According to a new study led by the University of California, Berkeley, plants that invaded deserts millions of years ago, such as rock daisies, had already developed adaptations to deal with heat and water stress before. These plants adapted while living on exposed rock outcroppings within older, moist areas or even tropical forests, which made it easier for them to invade expanding deserts.
“If you think about aridity only as a stimulus to plant evolution, then in many cases people could say these plants are survivors, they are adaptable, and they will be fine. They will take advantage of these new conditions, and they will thrive,” said study lead author Isaac Lichter-Marck, plant taxonomist, biogeographer, and evolutionary ecologist at UC Berkeley.

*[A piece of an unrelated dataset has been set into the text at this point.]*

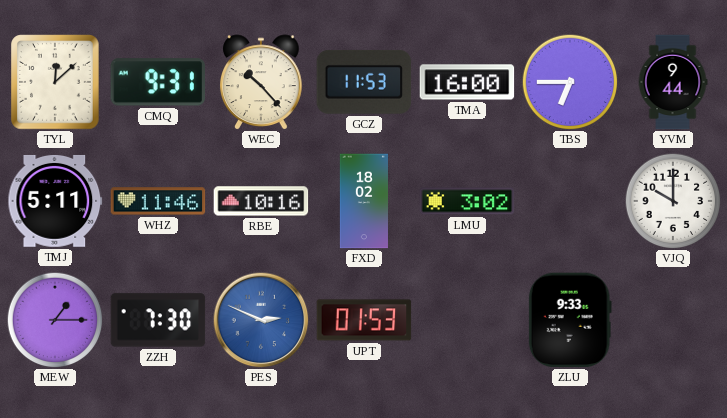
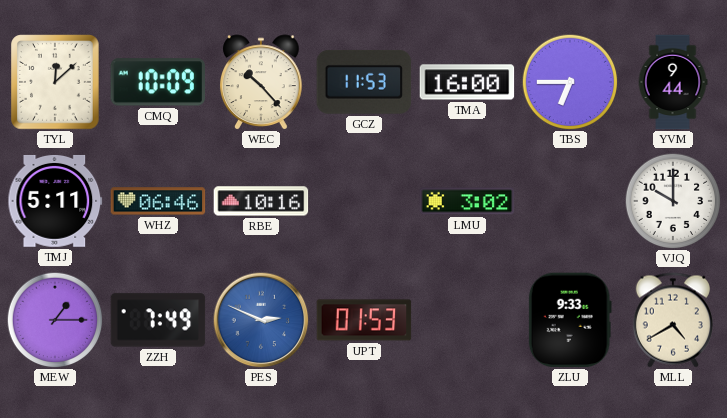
CMQ: 9:31 -> 10:09
WHZ: 11:46 -> 06:46
FXD: 18:02 -> none
ZZH: 7:30 -> 7:49
MLL: none -> 4:40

However, the history of rock daisies shows that, when deserts emerged, “plants that had the necessary preadaptations to take advantage of new conditions were the ones that thrived. Adding more aridification to the system doesn’t necessarily mean more rapid adaptive evolution will occur. There’s a limited source of lineages that can take advantage of new levels of aridity, and that is important for understanding the effect of climate change on biodiversity.”
By collecting and analyzing hundreds of rock daisy specimens from the deserts of Arizona, California, Texas, and Mexico, and comparing them to fossilized daisies, the scientists managed to develop a timeline of the evolution of these plants’ characteristics as they eventually invaded expanded deserts. The investigation revealed that most rock daisies – particularly the genus Laphamia, which was the first to move into deserts — had already adapted to the multiple stresses of heat, sun, aridity, and wind by growing on cliffs before invading deserts.
“This is a clear empirical demonstration of what was originally Axelrod’s hypothesis – of a desert plant group originating in dry microclimates prior to the widespread emergence of desert habitats. What this means is that the strategies for drought tolerance that are so characteristic of desert vegetation might not actually represent responses to the dry conditions found in deserts. Instead, they could be traits that evolved earlier in association with much older and more stable dry microclimates, such as rock outcrops in tropical settings,” Lichter-Marck concluded.
The study is published in the journal Proceedings of the National Academy of Sciences.